#### [DESCRIPTION OF THE TASK]
From the first line to the last, restate the data exactly, leaving out the images.

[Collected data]

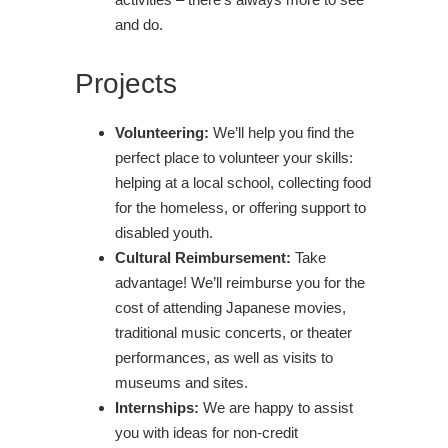
and do.
Projects
Volunteering:
We’ll help you find the
perfect place to volunteer your skills:
helping at a local school, collecting food
for the homeless, or offering support to
disabled youth.
Cultural Reimbursement:
Take
advantage! We’ll reimburse you for the
cost of attending Japanese movies,
traditional music concerts, or theater
performances, as well as visits to
museums and sites.
Internships:
We are happy to assist
you with ideas for non-credit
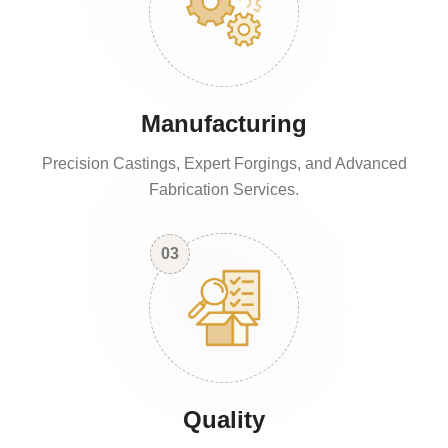
Manufacturing
Precision Castings, Expert Forgings, and Advanced
Fabrication Services.
03
Quality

#### [ANSWER SECTION]
and do.
Projects
Volunteering:
We’ll help you find the
perfect place to volunteer your skills:
helping at a local school, collecting food
for the homeless, or offering support to
disabled youth.
Cultural Reimbursement:
Take
advantage! We’ll reimburse you for the
cost of attending Japanese movies,
traditional music concerts, or theater
performances, as well as visits to
museums and sites.
Internships:
We are happy to assist
you with ideas for non-credit
Manufacturing
Precision Castings, Expert Forgings, and Advanced
Fabrication Services.
03
Quality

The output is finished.